Нечто подобное уже бывало в нашей истории в XIX и начале XX века, когда интеллигенция смотрела на отечество воспаленными глазами революционных эмигрантов. Чем все это закончилось – знаем. Теперь же эстафету чемоданной неприязни к отечеству приняли новые писатели, родившиеся, так сказать, «после научного коммунизма» и не знающие цензуры, идеологических накачек и стеснений в странствиях по миру. А поди ж ты! Мировоззренческие предубеждения обладают устойчивостью инфекции, передающейся мозговым путем.

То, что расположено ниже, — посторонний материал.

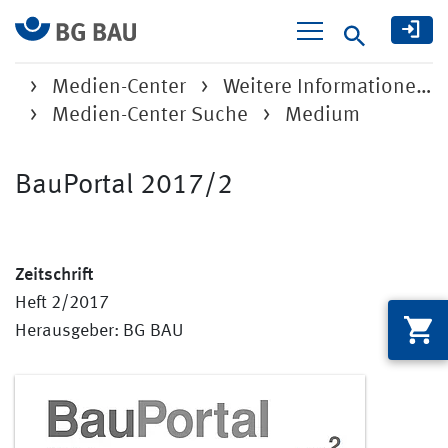
Suche
Medien-Center
Weitere Informatione…
Medien-Center Suche
Medium
BauPortal 2017/2
Zeitschrift
Heft 2/2017
Herausgeber: BG BAU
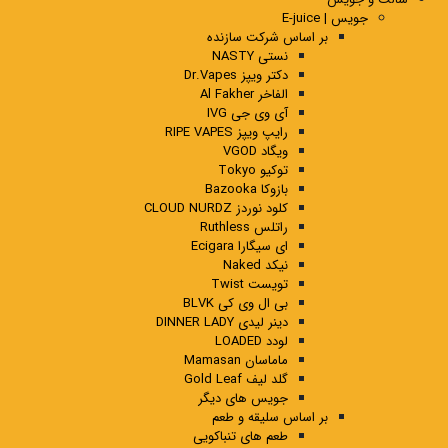
جویس | E-juice
بر اساس شرکت سازنده
نستی NASTY
دکتر ویپز Dr.Vapes
الفاخر Al Fakher
آی وی جی IVG
رایپ ویپز RIPE VAPES
ویگاد VGOD
توکیو Tokyo
بازوکا Bazooka
کلود نوردز CLOUD NURDZ
راتلس Ruthless
ای سیگارا Ecigara
نیکد Naked
تویست Twist
بی ال وی کی BLVK
دینر لیدی DINNER LADY
لودد LOADED
ماماسان Mamasan
گلد لیف Gold Leaf
جویس های دیگر
بر اساس سلیقه و طعم
طعم های تنباکویی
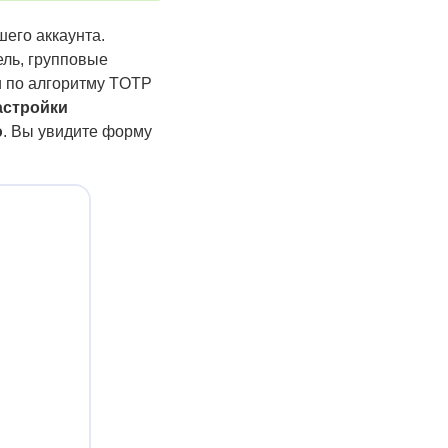
его аккаунта.
ель, групповые
 по алгоритму TOTP
астройки
ю
. Вы увидите форму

К тому же влиятельные премии вроде «Большой книги», «Букера», «Национального бестселлера» и др. много лет с прилежным упорством увенчивают именно тех авторов, которые страдают той или иной степенью чемоданного антипатриотизма.

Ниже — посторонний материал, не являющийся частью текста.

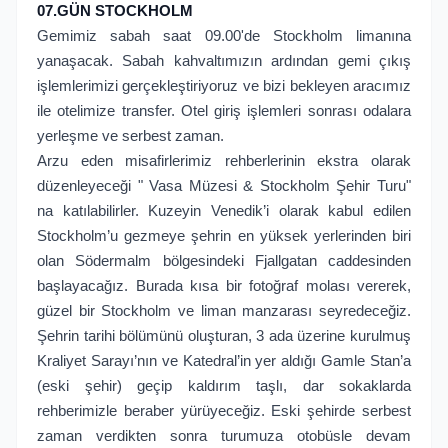
07.GÜN STOCKHOLM
Gemimiz sabah saat 09.00'de Stockholm limanına
yanaşacak. Sabah kahvaltımızın ardından gemi çıkış
işlemlerimizi gerçekleştiriyoruz ve bizi bekleyen aracımız
ile otelimize transfer. Otel giriş işlemleri sonrası odalara
yerleşme ve serbest zaman.
Arzu eden misafirlerimiz rehberlerinin ekstra olarak
düzenleyeceği " Vasa Müzesi & Stockholm Şehir Turu"
na katılabilirler. Kuzeyin Venedik’i olarak kabul edilen
Stockholm’u gezmeye şehrin en yüksek yerlerinden biri
olan Södermalm bölgesindeki Fjallgatan caddesinden
başlayacağız. Burada kısa bir fotoğraf molası vererek,
güzel bir Stockholm ve liman manzarası seyredeceğiz.
Şehrin tarihi bölümünü oluşturan, 3 ada üzerine kurulmuş
Kraliyet Sarayı’nın ve Katedral’in yer aldığı Gamle Stan’a
(eski şehir) geçip kaldırım taşlı, dar sokaklarda
rehberimizle beraber yürüyeceğiz. Eski şehirde serbest
zaman verdikten sonra turumuza otobüsle devam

В результате я написал «Парижскую любовь Кости Гуманкова». Она вышла, как и прежние мои вещи, в «Юности» в трех летних номерах 1991-го. Страна рушилась, градус взаимной ненависти достиг точки кипения, по августовской Москве мыкались, лязгая, танки, словно вышедшие на какой-то бестолковый парад поражения. А тут в либеральном журнале появляется ироническая, но теплая вещица про любовь, да еще навеянная совершенно непростительной ностальгией по советской эпохе. Либеральная критика аж подпрыгнула от возмущения: мы, понимаешь, готовимся тут к последнему и решительному бою с красным Египтом, а этот гад Поляков затомился вдруг по проклятому «совку». Да и вообще повестушка вышла какая-то дрянная, вялая, некудышная. Где задор разоблачения, где азарт ниспровержения? Видимо, автор исписался. Почвенническая критика и вообще не заметила «Парижскую любовь…». Какие могут быть охи-вздохи, какие заграничные каникулы любви, если инородцы жмут по всем фронтам, а настоящая фамилия Ельцина – Элькин (Эльцин)! С тех пор я так и обитаю на простреливаемой полосе отчуждения между либералами и патриотами. Впрочем, я там такой не один…

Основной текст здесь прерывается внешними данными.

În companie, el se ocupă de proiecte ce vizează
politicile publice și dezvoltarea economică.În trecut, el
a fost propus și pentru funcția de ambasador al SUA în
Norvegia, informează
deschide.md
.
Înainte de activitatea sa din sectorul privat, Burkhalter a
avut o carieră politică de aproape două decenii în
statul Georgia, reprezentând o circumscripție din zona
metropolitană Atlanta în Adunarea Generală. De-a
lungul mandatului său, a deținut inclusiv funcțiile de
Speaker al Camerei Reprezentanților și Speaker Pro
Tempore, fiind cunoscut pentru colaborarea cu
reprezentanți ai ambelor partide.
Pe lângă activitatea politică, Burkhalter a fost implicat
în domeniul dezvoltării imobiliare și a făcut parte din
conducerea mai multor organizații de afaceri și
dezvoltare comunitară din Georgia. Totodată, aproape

Но должен сказать ради справедливости: либеральная критика оказалась понаблюдательнее почвеннической: «Парижская любовь…» в самом деле стала едва ли не первым сочинением, исполненным ностальгии по уходящей советской натуре. Удивительно, но это щемящее чувство утраты овладело мной тогда, когда еще вроде бы исторический спор не кончился, еще ничего не было потеряно, еще по утрам меня будил бодрый нерушимый гимн, несущийся из оплошно не выключенного радио. С чего бы это? Вероятно, литераторам дана особая, как выражаются сегодня, «фьючерсная» чувствительность.
5. Разминувшиеся
Собственно, очередная моя попытка написать «Гипсового трубача» связана как раз с нараставшим чувством утраты уходящего советского мира. Наверное, кто-то расставался с этим прошлым, смеясь, ерничая и глумясь. По моим наблюдениям, так себя вели как раз люди, взявшие от советской власти больше, чем можно унести. Помню, как ликовала либеральная общественность, когда Марк Захаров сжег перед телекамерами свой партбилет. (Много позже стало известно: он сжег дубликат, сварганенный бутафорами. На всякий случай.) А с чего, спрашивается, ликовать-то? Он разве не читал Устав и Программу КПСС, не ведал, в какой организации состоял много лет, возглавляя театр имени младшего соратника партии – Ленинского комсомола? Знал. Ведал. Участвовал. Споспешествовал. Так в чем подвиг? Тогда и клещ, бодро переползший с мертвого донора на свежего кровоснабженца, – тоже герой.
В июле 1993-го я дал интервью «Московской правде»:
«— “Демгородок” уже завершен, а завершился ли ваш растянувшийся на два года творческий кризис?